Giuseppe Ottaviano presents "Better Index Compression with Partitioned Elias-Fano"

Giuseppe Ottaviano
Title: "Better Index Compression with Partitioned Elias-Fano"   Giuseppe Ottaviano   ABSTRACT            Inverted indexes are the core of every modern information retrieval system; to cope with steadily growing document corpora, such as the Web, it is crucial to represent them as efficiently as possible with respect to space and decompression speed. Recently a data structure traditionally used in the field of succinct data structures, namely the Elias-Fano representation of monotone sequences, has been applied to the compression of indexes, showing surprisingly excellent performance and good compression.

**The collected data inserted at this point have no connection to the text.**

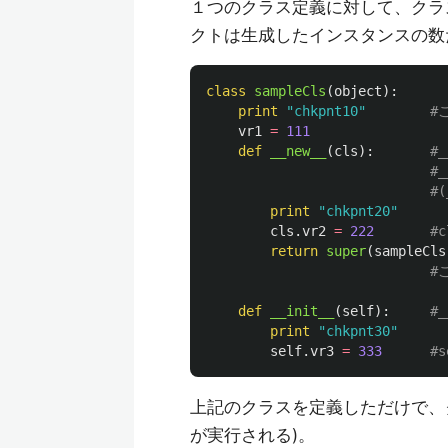
１つのクラス定義に対して、クラ
クトは生成したインスタンスの数
class
sampleCls
(
object
):
print
"
chkpnt10
"
vr1
=
111
def
__new__
(
cls
):
print
"
chkpnt20
"
cls
.
vr2
=
222
return
super
(
sampleCls
def
__init__
(
self
):
print
"
chkpnt30
"
self
.
vr3
=
333
上記のクラスを定義しただけで、
が実行される)。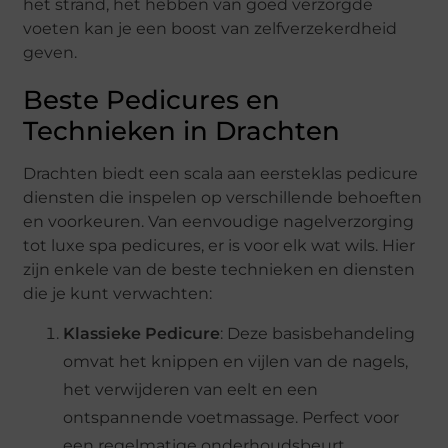
het strand, het hebben van goed verzorgde
voeten kan je een boost van zelfverzekerdheid
geven.
Beste Pedicures en
Technieken in Drachten
Drachten biedt een scala aan eersteklas pedicure
diensten die inspelen op verschillende behoeften
en voorkeuren. Van eenvoudige nagelverzorging
tot luxe spa pedicures, er is voor elk wat wils. Hier
zijn enkele van de beste technieken en diensten
die je kunt verwachten:
Klassieke Pedicure
: Deze basisbehandeling
omvat het knippen en vijlen van de nagels,
het verwijderen van eelt en een
ontspannende voetmassage. Perfect voor
een regelmatige onderhoudsbeurt.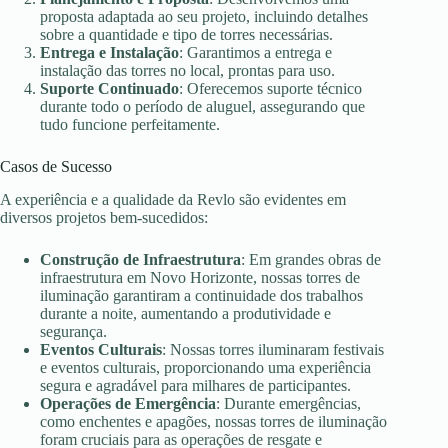
proposta adaptada ao seu projeto, incluindo detalhes
sobre a quantidade e tipo de torres necessárias.
Entrega e Instalação
: Garantimos a entrega e
instalação das torres no local, prontas para uso.
Suporte Continuado
: Oferecemos suporte técnico
durante todo o período de aluguel, assegurando que
tudo funcione perfeitamente.
Casos de Sucesso
A experiência e a qualidade da Revlo são evidentes em
diversos projetos bem-sucedidos:
Construção de Infraestrutura
: Em grandes obras de
infraestrutura em Novo Horizonte, nossas torres de
iluminação garantiram a continuidade dos trabalhos
durante a noite, aumentando a produtividade e
segurança.
Eventos Culturais
: Nossas torres iluminaram festivais
e eventos culturais, proporcionando uma experiência
segura e agradável para milhares de participantes.
Operações de Emergência
: Durante emergências,
como enchentes e apagões, nossas torres de iluminação
foram cruciais para as operações de resgate e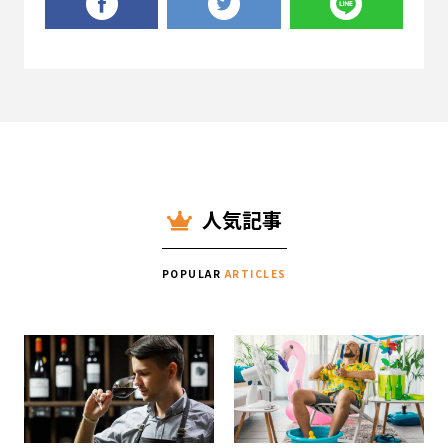
人気記事
POPULAR
ARTICLES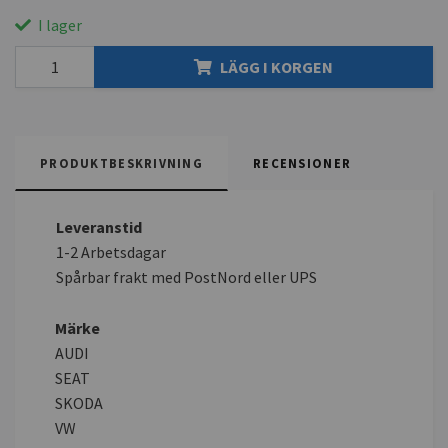
I lager
LÄGG I KORGEN
PRODUKTBESKRIVNING
RECENSIONER
Leveranstid
1-2 Arbetsdagar
Spårbar frakt med PostNord eller UPS
Märke
AUDI
SEAT
SKODA
VW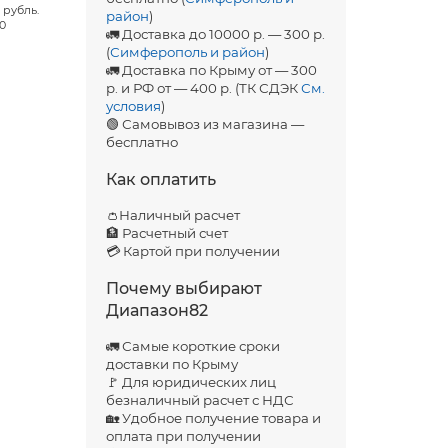
 рубль.
район
)
00
🚛 Доставка до 10000 р. — 300 р.
(
Симферополь и район
)
🚛 Доставка по Крыму от — 300
р. и РФ от — 400 р. (ТК СДЭК
См.
условия
)
🟢 Самовывоз из магазина —
бесплатно
Как оплатить
👛Наличный расчет
🏦 Расчетный счет
💳 Картой при получении
Почему выбирают
Диапазон82
🚛 Самые короткие сроки
доставки по Крыму
🚩 Для юридических лиц
безналичный расчет с НДС
🏡 Удобное получение товара и
оплата при получении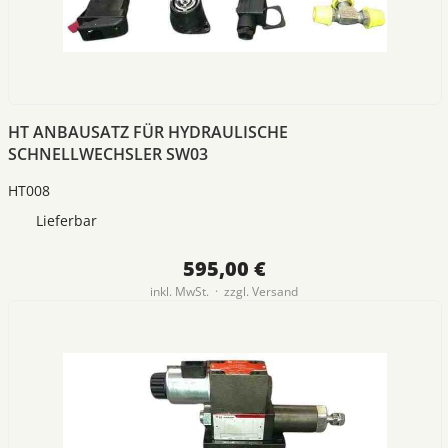
HT ANBAUSATZ FÜR HYDRAULISCHE
SCHNELLWECHSLER SW03
HT008
Lieferbar
595,00 €
inkl. MwSt. · zzgl.
Versand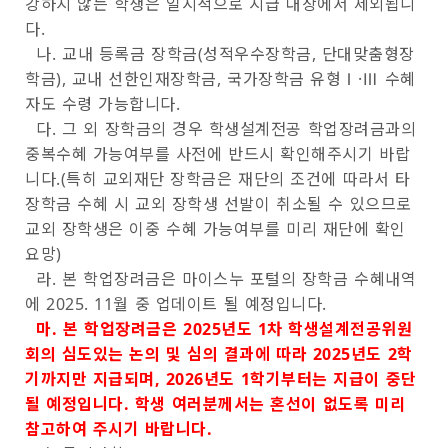
강하지 않는 학생은 일시적으로 지급 대상에서 제외됩니
다.
나. 교내 등록금 장학금(성적우수장학금, 단대맞춤형장
학금), 교내 선한인재장학금, 국가장학금 유형Ⅰ·Ⅲ 수혜
자도 수령 가능합니다.
다. 그 외 장학금의 경우 학생설계전공 학업장려금과의
중복수혜 가능여부를 사전에 반드시 확인해주시기 바랍
니다.(특히 교외재단 장학금은 재단의 조건에 따라서 타
장학금 수혜 시 교외 장학생 선발이 취소될 수 있으므로
교외 장학생은 이중 수혜 가능여부를 미리 재단에 확인
요망)
라. 본 학업장려금은 마이스누 포털의 장학금 수혜내역
에 2025. 11월 중 업데이트 될 예정입니다.
마. 본 학업장려금은 2025년도 1차 학생설계전공위원
회의 심도있는 논의 및 심의 결과에 따라 2025년도 2학
기까지만 지급되며, 2026년도 1학기부터는 지급이 중단
될 예정입니다. 학생 여러분께서는 혼선이 없도록 미리
참고하여 주시기 바랍니다.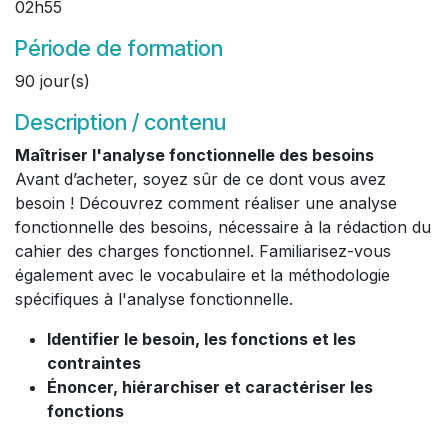
02h55
Période de formation
90 jour(s)
Description / contenu
Maîtriser l'analyse fonctionnelle des besoins
Avant d’acheter, soyez sûr de ce dont vous avez
besoin ! Découvrez comment réaliser une analyse
fonctionnelle des besoins, nécessaire à la rédaction du
cahier des charges fonctionnel. Familiarisez-vous
également avec le vocabulaire et la méthodologie
spécifiques à l'analyse fonctionnelle.
Identifier le besoin, les fonctions et les
contraintes
Énoncer, hiérarchiser et caractériser les
fonctions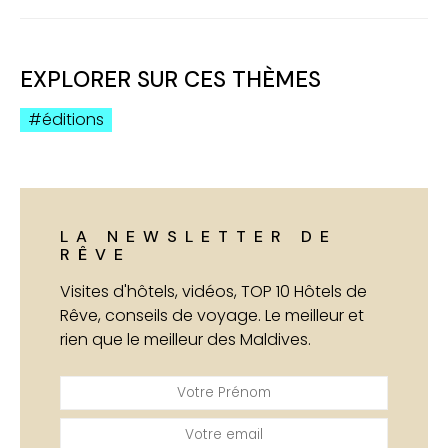
EXPLORER SUR CES THÈMES
éditions
LA NEWSLETTER DE
RÊVE
Visites d'hôtels, vidéos, TOP 10 Hôtels de
Rêve, conseils de voyage. Le meilleur et
rien que le meilleur des Maldives.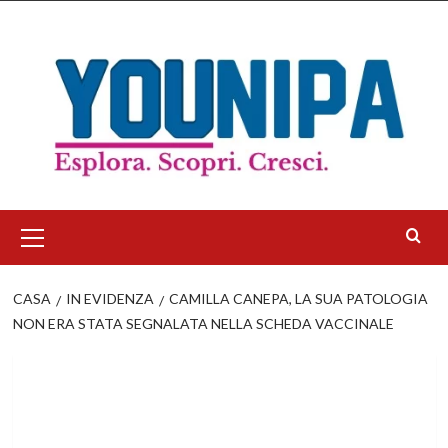
Salta
al
contenuto
Menu
principale
CASA
IN EVIDENZA
CAMILLA CANEPA, LA SUA PATOLOGIA
NON ERA STATA SEGNALATA NELLA SCHEDA VACCINALE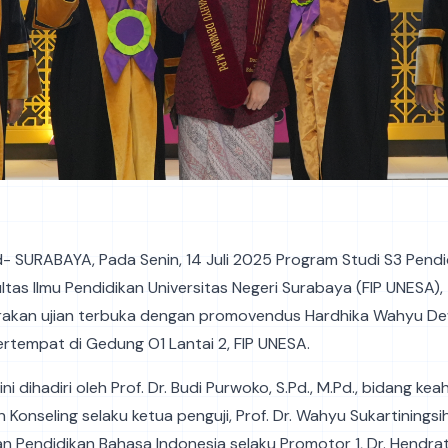
id- SURABAYA, Pada Senin, 14 Juli 2025 Program Studi S3 Pend
ltas Ilmu Pendidikan Universitas Negeri Surabaya (FIP UNESA),
akan ujian terbuka dengan promovendus Hardhika Wahyu Dewa
ertempat di Gedung O1 Lantai 2, FIP UNESA.
ini dihadiri oleh Prof. Dr. Budi Purwoko, S.Pd., M.Pd., bidang keah
Konseling selaku ketua penguji, Prof. Dr. Wahyu Sukartiningsih
an Pendidikan Bahasa Indonesia selaku Promotor 1, Dr. Hendra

This talk will start by briefly reviewing the Elias-Fano representation and its application to inverted indexes. We will then move on to a new representation based on a two-level Elias-Fano data structure, which significantly improves compression efficiency by (almost-)optimally partitioning the posting lists, with only a negligible slow-down in decompression. BIOGRAPHICAL NOTE Giuseppe Ottaviano is a postdoctoral researcher at ISTI-CNR in Pisa. He received his Ph.D. from the University of Pisa with a thesis on succinct data structures. He is mainly interested in data structures and data compression, in particular with application to the storage of large quantities of data for information retrieval and search engines. He is also interested in machine learning and computer vision.